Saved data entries
● ● ● ●

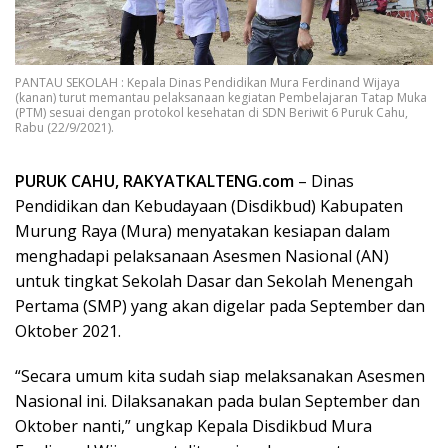
PANTAU SEKOLAH : Kepala Dinas Pendidikan Mura Ferdinand Wijaya
(kanan) turut memantau pelaksanaan kegiatan Pembelajaran Tatap Muka
(PTM) sesuai dengan protokol kesehatan di SDN Beriwit 6 Puruk Cahu,
Rabu (22/9/2021).
PURUK CAHU, RAKYATKALTENG.com
– Dinas
Pendidikan dan Kebudayaan (Disdikbud) Kabupaten
Murung Raya (Mura) menyatakan kesiapan dalam
menghadapi pelaksanaan Asesmen Nasional (AN)
untuk tingkat Sekolah Dasar dan Sekolah Menengah
Pertama (SMP) yang akan digelar pada September dan
Oktober 2021.
“Secara umum kita sudah siap melaksanakan Asesmen
Nasional ini. Dilaksanakan pada bulan September dan
Oktober nanti,” ungkap Kepala Disdikbud Mura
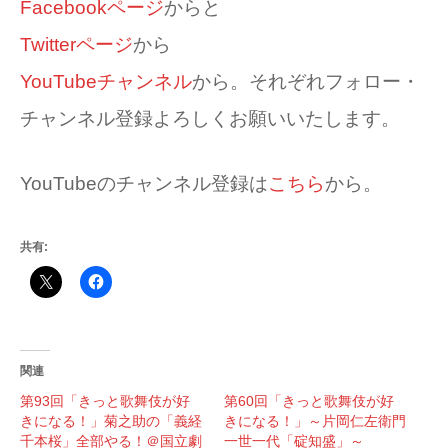
Facebookページ
からと
Twitterページ
から
YouTubeチャンネル
から。それぞれフォロー・
チャンネル登録よろしくお願いいたします。
YouTubeのチャンネル登録は
こちら
から。
共有:
関連
第93回「きっと歌舞伎が好
第60回「きっと歌舞伎が好
きになる！」菊之助の「義経
きになる！」～片岡仁左衛門
千本桜」全部やる！＠国立劇
一世一代「碇知盛」～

● ● ● ●

■ TO DO
Repeat each entry exactly as it appears; skip any picture.

■ OUTPUT OF THE EXERCISE
PANTAU SEKOLAH : Kepala Dinas Pendidikan Mura Ferdinand Wijaya
(kanan) turut memantau pelaksanaan kegiatan Pembelajaran Tatap Muka
(PTM) sesuai dengan protokol kesehatan di SDN Beriwit 6 Puruk Cahu,
Rabu (22/9/2021).
PURUK CAHU, RAKYATKALTENG.com
– Dinas
Pendidikan dan Kebudayaan (Disdikbud) Kabupaten
Murung Raya (Mura) menyatakan kesiapan dalam
menghadapi pelaksanaan Asesmen Nasional (AN)
untuk tingkat Sekolah Dasar dan Sekolah Menengah
Pertama (SMP) yang akan digelar pada September dan
Oktober 2021.
“Secara umum kita sudah siap melaksanakan Asesmen
Nasional ini. Dilaksanakan pada bulan September dan
Oktober nanti,” ungkap Kepala Disdikbud Mura
Facebookページ
からと
Twitterページ
から
YouTubeチャンネル
から。それぞれフォロー・
チャンネル登録よろしくお願いいたします。
YouTubeのチャンネル登録は
こちら
から。
共有:
関連
第93回「きっと歌舞伎が好
第60回「きっと歌舞伎が好
きになる！」菊之助の「義経
きになる！」～片岡仁左衛門
千本桜」全部やる！＠国立劇
一世一代「碇知盛」～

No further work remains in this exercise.